Ulysse Nardin prices start between $6,000 and $7,000 for a Ulysse Nardin Diver watch. The price for an entry-level Ulysse Nardin Freak is $24,800 for the brand’s Freak X. You can also pick up a Ulysse Nardin Marine Torpilleur for around $8,300. At the other end of the spectrum, Ulysse Nardin prices can extend well over $400,000.
What is the most expensive Ulysse Nardin watch?
The most expensive Ulysse Nardin watch is the Ulysse Nardin Royal Blue Tourbillon, valued at $1.1 million. This mega Haute Horlogerie watch features 568 baguette diamonds and 234 baguette-cut royal blue sapphires.
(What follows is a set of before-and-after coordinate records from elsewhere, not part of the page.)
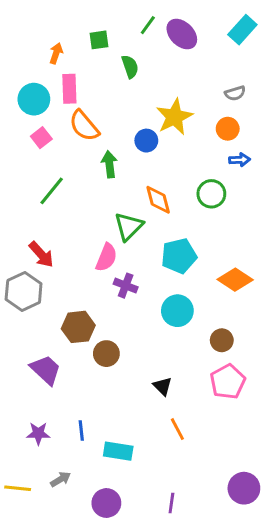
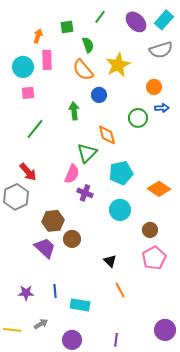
purple ellipse: (182, 34) -> (136, 22), moved
gray semicircle: (235, 93) -> (161, 50), moved, size x1.6
yellow star: (174, 117) -> (118, 65), moved
orange semicircle: (84, 126) -> (83, 70), moved
pink square: (41, 138) -> (28, 93), turned 32
green circle: (211, 194) -> (138, 118), moved
purple trapezoid: (46, 370) -> (45, 248), moved

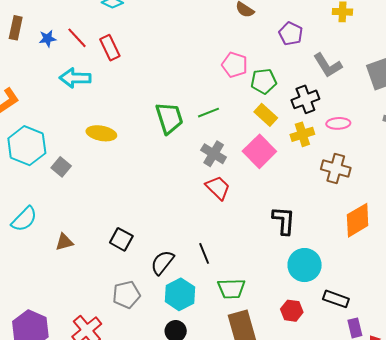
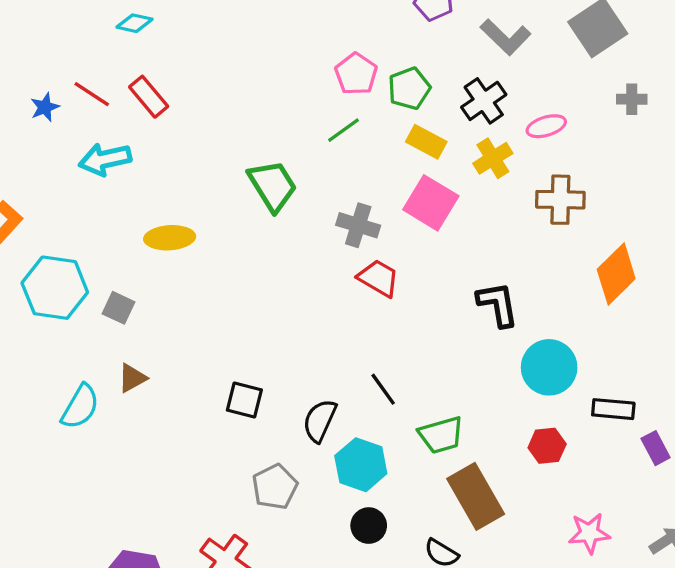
pink pentagon: (235, 65) -> (356, 74), turned 30
green line: (209, 113) -> (344, 130), moved
brown triangle: (64, 242) -> (132, 378), moved

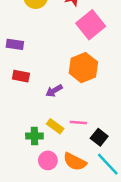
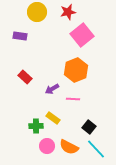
purple rectangle: (15, 44) -> (20, 36), moved
red rectangle: (21, 76) -> (25, 77), turned 32
pink line: (78, 123) -> (73, 99), moved

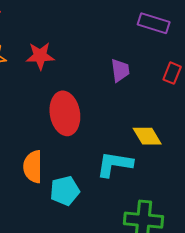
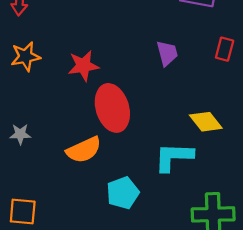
red star: (40, 56) -> (83, 66), moved
orange semicircle: (33, 167) -> (84, 150), moved, turned -108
The crown is fitted with a cabochon sapphire.
See how this compares to the world’s most expensive watches with our guide.
What is the cheapest Ulysse Nardin watch?
The cheapest Ulysse Nardin watch is an entry-level Ulysse Nardin Diver, currently retailing for $6,700. The cheapest Ulysse Nardin Marine watch is the Marine Torpilleur, currently on sale for $8,300. The cheapest entry-level Ulysse Nardin Freak is the Freak X, which you can buy for $24,800. A Ulysse Nardin Blast Dual Time is $9,400.
About Ulysse Nardin
History of Ulysse Nardin
Ulysse Nardin was established by its eponymous founder in 1846 in Le Locle in the Swiss Jura. While only 24 years old, Nardin was set on his vision of creating the world’s most precise marine chronometers and navigational instruments to help those traversing the high seas.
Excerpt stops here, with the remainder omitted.